Assigned task |
From the line that contains "May 14, 2025" down to the last line of the entries, please return everything exactly, except the pictures.

********************

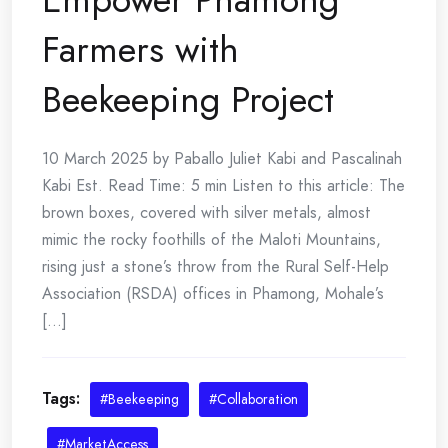
Farmers with
Beekeeping Project
10 March 2025 by Paballo Juliet Kabi and Pascalinah
Kabi Est. Read Time: 5 min Listen to this article: The
brown boxes, covered with silver metals, almost
mimic the rocky foothills of the Maloti Mountains,
rising just a stone’s throw from the Rural Self-Help
Association (RSDA) offices in Phamong, Mohale’s
[...]
Tags:
#Beekeeping
#Collaboration
#MarketAccess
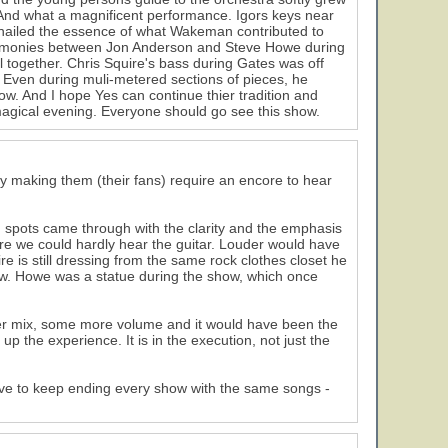
. And what a magnificent performance. Igors keys near
 nailed the essence of what Wakeman contributed to
harmonies between Jon Anderson and Steve Howe during
l together. Chris Squire's bass during Gates was off
 Even during muli-metered sections of pieces, he
w. And I hope Yes can continue thier tradition and
magical evening. Everyone should go see this show.
y making them (their fans) require an encore to hear
 spots came through with the clarity and the emphasis
re we could hardly hear the guitar. Louder would have
re is still dressing from the same rock clothes closet he
show. Howe was a statue during the show, which once
etter mix, some more volume and it would have been the
e up the experience. It is in the execution, not just the
gative to keep ending every show with the same songs -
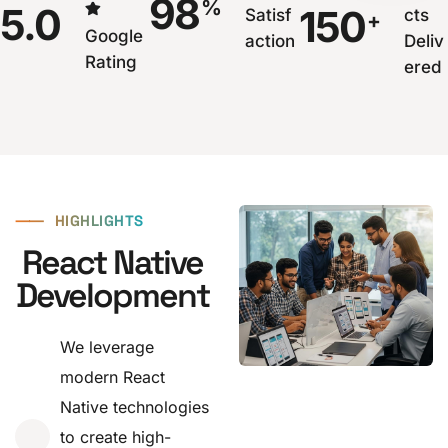
98
%
5.0
150
Satisf
cts
+
Google
action
Deliv
Rating
ered
⸺
HIGHLIGHTS
React Native
Development
We leverage
modern React
Native technologies
to create high-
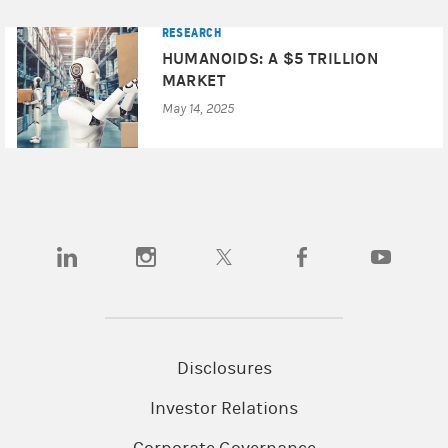
RESEARCH
HUMANOIDS: A $5 TRILLION
MARKET
May 14, 2025
(opens in a new tab)
(opens in a new tab)
(opens in a new tab)
(opens in a new tab)
(opens in a
Disclosures
Investor Relations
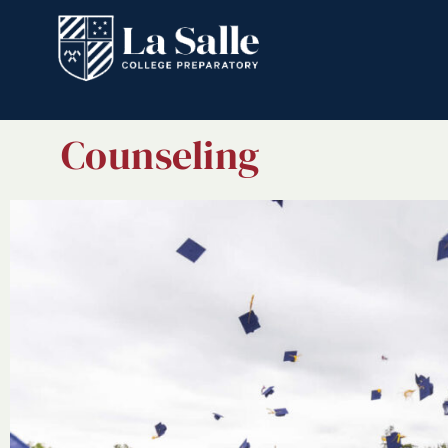
Counseling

********************

Solution |
May 14, 2025
(opens in a new tab)
(opens in a new tab)
(opens in a new tab)
(opens in a new tab)
(opens in a
Disclosures
Investor Relations
Counseling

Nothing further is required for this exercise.